**TASK DESCRIPTION**
Where the entries below show "Identify all the", begin there and print that line and all following lines exactly, through the last, omitting pictures.

**Document understanding data**
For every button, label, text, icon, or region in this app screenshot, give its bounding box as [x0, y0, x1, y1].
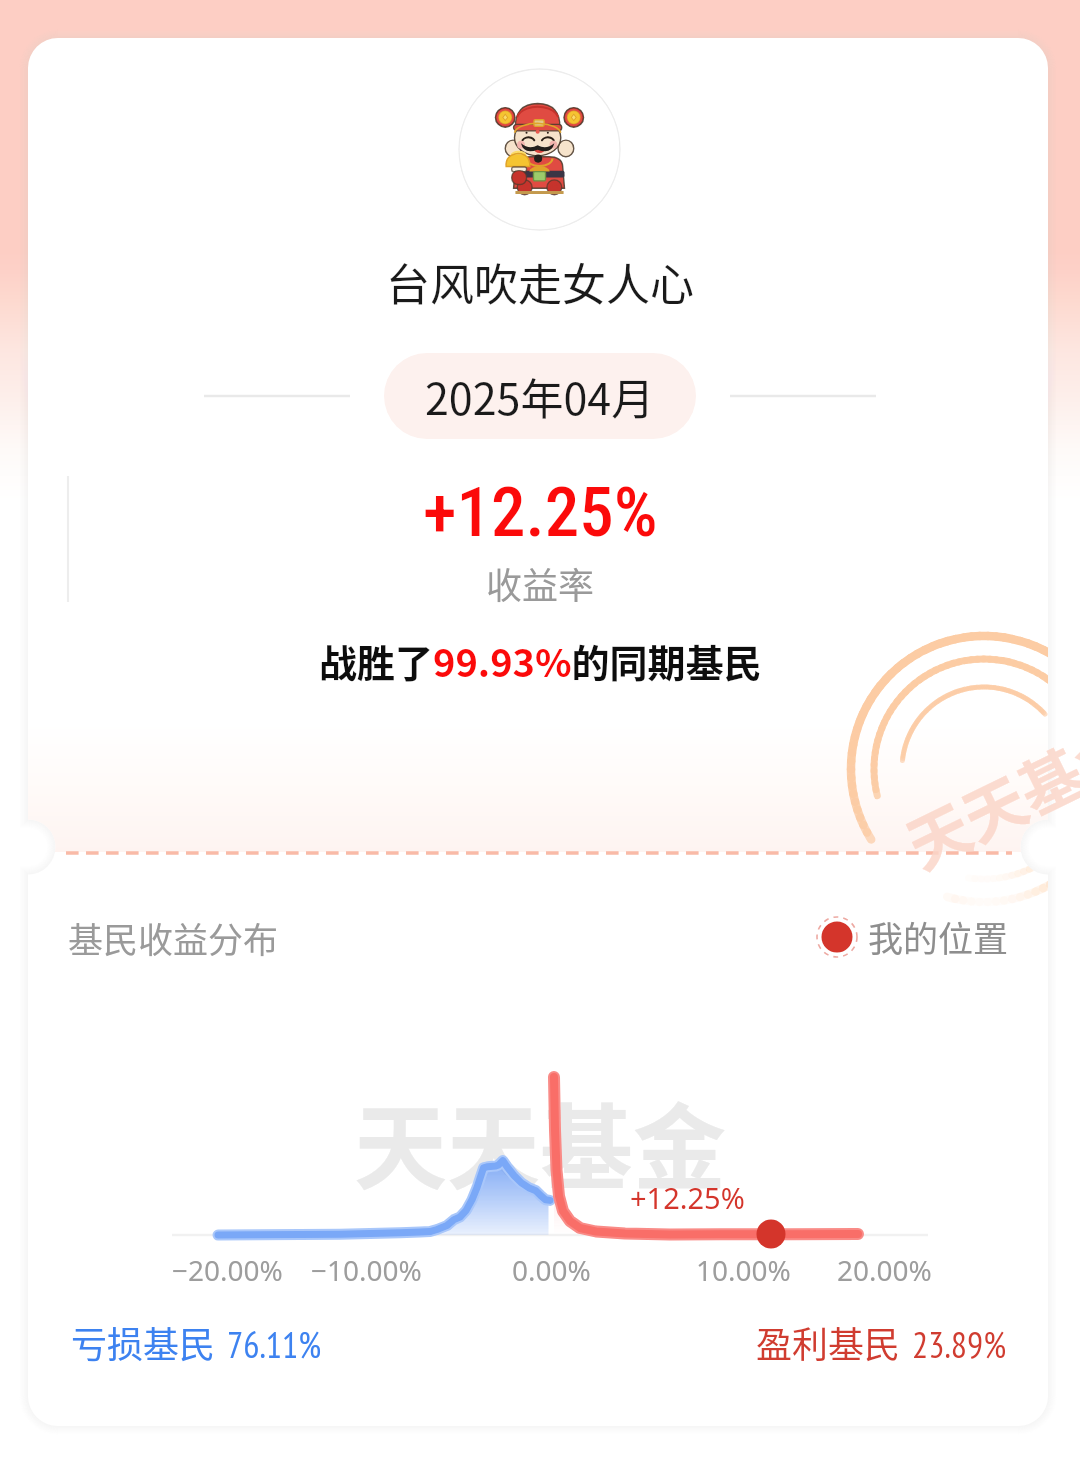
staticText: 2025年04月	[425, 365, 655, 427]
button[interactable]: 盈利基民	[756, 1316, 1007, 1368]
staticText: 我的位置	[868, 911, 1009, 962]
staticText: 0.00%	[512, 1251, 591, 1289]
staticText: −10.00%	[311, 1251, 422, 1289]
staticText: +12.25%	[423, 472, 658, 553]
button[interactable]: 我的位置	[814, 911, 1009, 962]
button[interactable]: 用户头像	[458, 68, 621, 231]
staticText: 战胜了99.93%的同期基民	[319, 633, 762, 688]
staticText: 亏损基民	[71, 1316, 216, 1368]
staticText: 10.00%	[696, 1251, 791, 1289]
button[interactable]: 2025年04月	[384, 353, 696, 439]
staticText: −20.00%	[172, 1251, 283, 1289]
staticText: +12.25%	[630, 1178, 745, 1217]
staticText: 20.00%	[837, 1251, 932, 1289]
staticText: 天天基金	[354, 1074, 726, 1209]
staticText: 76.11%	[227, 1321, 322, 1368]
button[interactable]: 亏损基民	[71, 1316, 322, 1368]
staticText: 盈利基民	[756, 1316, 901, 1368]
staticText: 23.89%	[912, 1321, 1007, 1368]
staticText: 基民收益分布	[68, 912, 279, 963]
staticText: 天天基金	[890, 697, 1080, 887]
staticText: 收益率	[486, 557, 595, 609]
staticText: 台风吹走女人心	[386, 250, 694, 314]
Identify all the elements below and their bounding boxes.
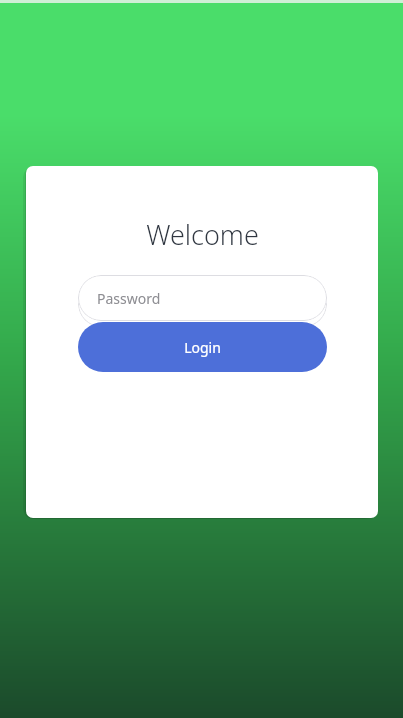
button[interactable]: Password <box>78 275 327 321</box>
button[interactable]: Enter Email Address... <box>78 281 327 327</box>
staticText: Welcome <box>146 216 259 253</box>
staticText: Login <box>184 338 221 357</box>
staticText: Enter Email Address... <box>97 295 240 314</box>
staticText: Password <box>97 289 161 308</box>
button[interactable]: Login <box>78 322 327 372</box>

**EXERCISE OUTPUT**
Identify all the elements below and their bounding boxes.
button[interactable]: Password <box>78 275 327 321</box>
button[interactable]: Enter Email Address... <box>78 281 327 327</box>
staticText: Welcome <box>146 216 259 253</box>
staticText: Login <box>184 338 221 357</box>
staticText: Enter Email Address... <box>97 295 240 314</box>
staticText: Password <box>97 289 161 308</box>
button[interactable]: Login <box>78 322 327 372</box>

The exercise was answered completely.